Yan Bin, Wang Shudong, Jia Huaqian, Liu Xing, Wang Xinzeng
College of Mathematics and Systems Science, Shandong University of Science and Technology, Qingdao, Shandong, 266590, China.
College of Computer and Communication Engineering, China University of Petroleum, Qingdao, Shandong, 266580, China.
BMC Genet. 2015 Mar 13;16:25. doi: 10.1186/s12863-015-0182-3.
Single-nucleotide polymorphism (SNP)-set analysis in Genome-wide association studies (GWAS) has emerged as a research hotspot for identifying genetic variants associated with disease susceptibility. But most existing methods of SNP-set analysis are affected by the quality of SNP-set, and poor quality of SNP-set can lead to low power in GWAS.
In this research, we propose an efficient weighted tag-SNP-set analytical method to detect the disease associations.
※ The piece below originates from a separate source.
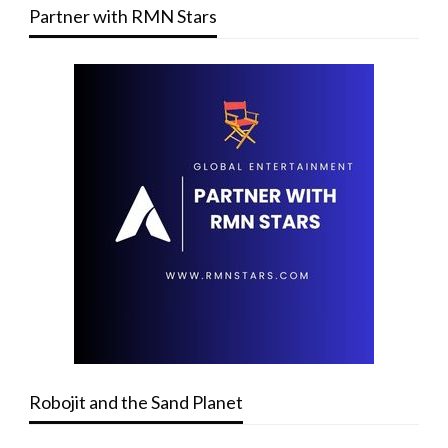
Partner with RMN Stars
Robojit and the Sand Planet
In our method, we first design a fast algorithm to select a subset of SNPs (called tag SNP-set) from a given original SNP-set based on the linkage disequilibrium (LD) between SNPs, then assign a proper weight to each of the selected tag SNP respectively and test the joint effect of these weighted tag SNPs. The intensive simulation results show that the power of weighted tag SNP-set-based test is much higher than that of weighted original SNP-set-based test and that of un-weighted tag SNP-set-based test. We also compare the powers of the weighted tag SNP-set-based test based on four types of tag SNP-sets. The simulation results indicate the method of selecting tag SNP-set impacts the power greatly and the power of our proposed method is the highest.
From the analysis of simulated replicated data sets, we came to a conclusion that weighted tag SNP-set-based test is a powerful SNP-set test in GWAS. We also designed a faster algorithm of selecting tag SNPs which include most of information of original SNP-set, and a better weighted function which can describe the status of each tag SNP in GWAS.
全基因组关联研究(GWAS)中的单核苷酸多态性(SNP)集分析已成为识别与疾病易感性相关的遗传变异的研究热点。但现有的大多数SNP集分析方法都受SNP集质量的影响,而SNP集质量不佳会导致GWAS功效较低。
在本研究中,我们提出了一种有效的加权标签SNP集分析方法来检测疾病关联。在我们的方法中,我们首先设计了一种快速算法,基于SNP之间的连锁不平衡(LD)从给定的原始SNP集中选择一个SNP子集(称为标签SNP集),然后分别为每个选定的标签SNP赋予适当的权重,并测试这些加权标签SNP的联合效应。大量模拟结果表明,基于加权标签SNP集的检验功效远高于基于加权原始SNP集的检验和基于未加权标签SNP集的检验。我们还比较了基于四种类型标签SNP集的加权标签SNP集检验的功效。模拟结果表明,标签SNP集的选择方法对功效有很大影响,我们提出的方法功效最高。
通过对模拟重复数据集的分析,我们得出结论,基于加权标签SNP集的检验是GWAS中一种强大的SNP集检验方法。我们还设计了一种更快的选择标签SNP的算法,该算法包含原始SNP集的大部分信息,以及一个更好的加权函数,该函数可以描述每个标签SNP在GWAS中的状态。